The Marine Corps is accelerating a massive modernization and readiness overhaul of its MV-22 Osprey to upgrade sensors, add weapons, sustain the fleet and broaden the mission scope — as part of an effort to extend the life of the aircraft to 2060.
“We plan to have the MV-22B Osprey for at least the next 40 years,” Capt. Sarah Burns, Marine Corps Aviation spokeswoman, told Warrior Maven.
While first emerging nearly two decades ago, the Osprey tiltrotor aircraft has seen an unprecedented uptick in deployments, mission scope and operational tempo.
As a result, Corps developers explain that the aircraft has, to a large extent, had trouble keeping pace with needed modernization and readiness enhancements. This challenge has been greatly exacerbated by a major increase in Combatant Commander requests for Ospreys, particularly since 2007, Corps officials say.
“The quality of maintenance training curricula, maturation, and standardization has not kept pace with readiness requirements.

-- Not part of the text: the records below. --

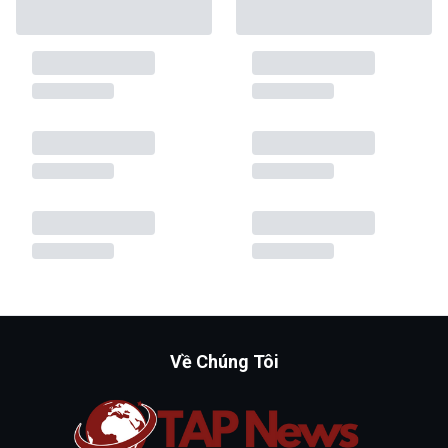
Về Chúng Tôi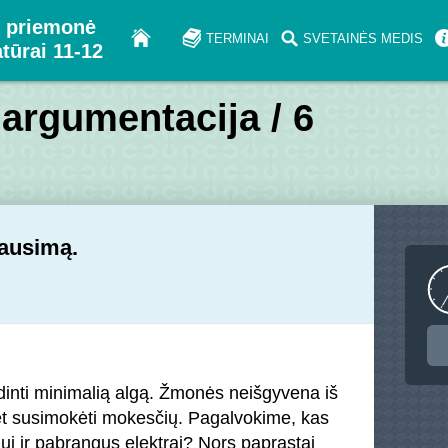
 priemonė
TERMINAI
SVETAINĖS MEDIS
atūrai 11-12
 argumentacija / 6
lausimą.
dinti minimalią algą. Žmonės neišgyvena iš
et susimokėti mokesčių. Pagalvokime, kas
ui ir pabrangus elektrai? Nors paprastai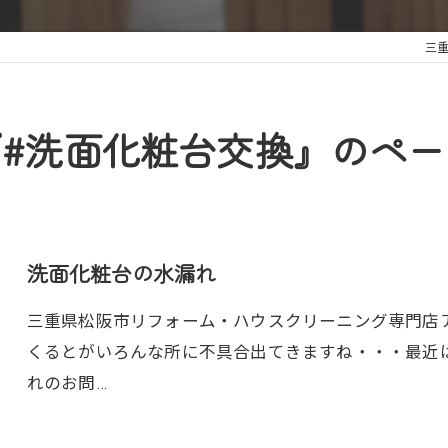
三
#洗面化粧台交換』のペ
洗面化粧台の水漏れ
三重県松阪市リフォーム・ハウスクリーニング専門店アトラ
くるとがいろんな所に不具合出てきますね・・・最近
れのお問…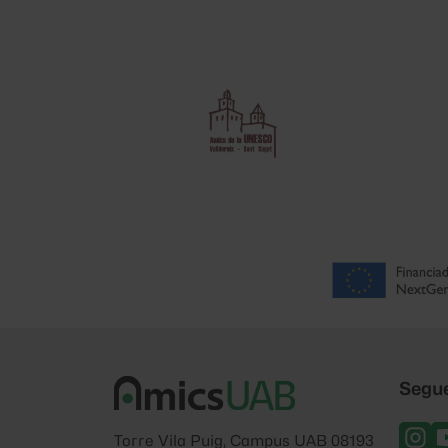
Segu
Torre Vila Puig, Campus UAB 08193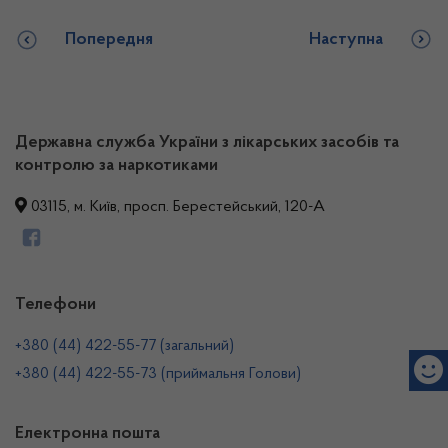
Попередня
Наступна
Державна служба України з лікарських засобів та
контролю за наркотиками
03115, м. Київ, просп. Берестейський, 120-А
Телефони
+380 (44) 422-55-77 (загальний)
+380 (44) 422-55-73 (приймальня Голови)
Електронна пошта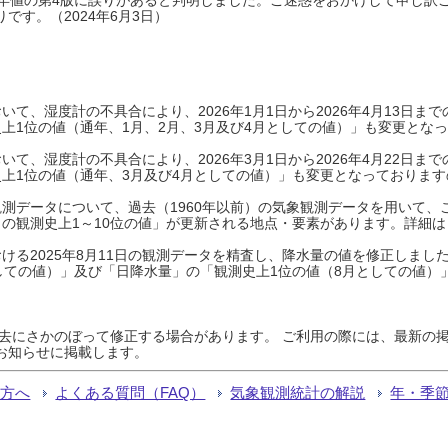
です。（2024年6月3日）
て、湿度計の不具合により、2026年1月1日から2026年4月13日
上1位の値（通年、1月、2月、3月及び4月としての値）」も変更とな
て、湿度計の不具合により、2026年3月1日から2026年4月22日
上1位の値（通年、3月及び4月としての値）」も変更となっておりますので
測データについて、過去（1960年以前）の気象観測データを用いて、
の観測史上1～10位の値」が更新される地点・要素があります。詳細は
ける2025年8月11日の観測データを精査し、降水量の値を修正しまし
しての値）」及び「日降水量」の「観測史上1位の値（8月としての値）
過去にさかのぼって修正する場合があります。 ご利用の際には、最新の掲
お知らせに掲載します。
る方へ
よくある質問（FAQ）
気象観測統計の解説
年・季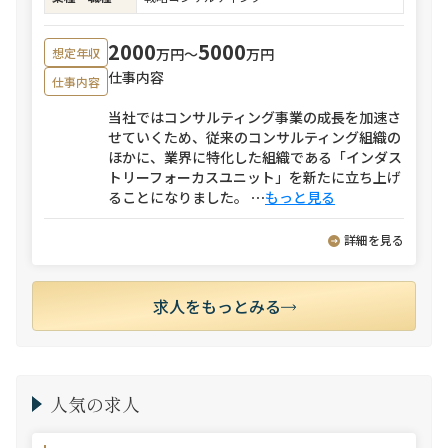
2000
5000
万円〜
万円
想定年収
仕事内容
仕事内容
当社ではコンサルティング事業の成長を加速さ
せていくため、従来のコンサルティング組織の
ほかに、業界に特化した組織である「インダス
トリーフォーカスユニット」を新たに立ち上げ
ることになりました。
⋯
もっと見る
詳細を見る
求人をもっとみる
人気の求人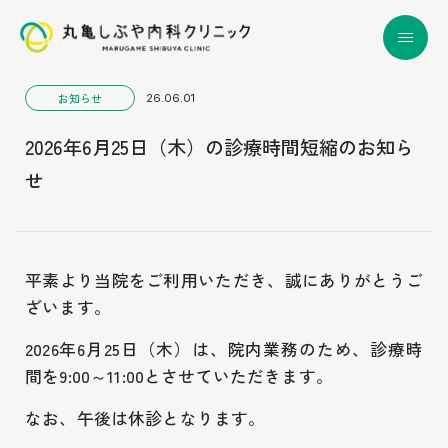
お知らせ
26.06.01
2026年6月25日（木）の診療時間短縮のお知ら
せ
平素より当院をご利用いただき、誠にありがとうご
ざいます。
2026年6月25日（木）は、院内業務のため、診療時
間を9:00～11:00とさせていただきます。
なお、午後は休診となります。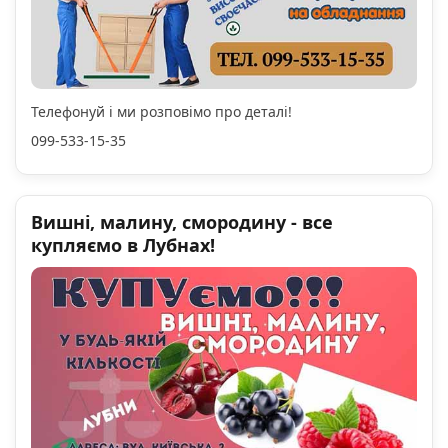
Телефонуй і ми розповімо про деталі!
099-533-15-35
Вишні, малину, смородину - все
купляємо в Лубнах!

Current maintenance manning levels are unable to support demands for labor The current V-22 sustainment system cannot realize improved and sustained aircraft readiness / availability without significant change,” the Corps writes in its recently published 2018 Marine Aviation Plan. “Depot-level maintenance cannot keep up with demand.”
Given this scenario, the Corps is implementing key provisions of its Common Configuration, Readiness and Modernization (CC-RAM) Plan which, according to Burns, is “designed to achieve a common configuration and improve readiness to a minimum of 75-percent mission capable rate across the fleet.”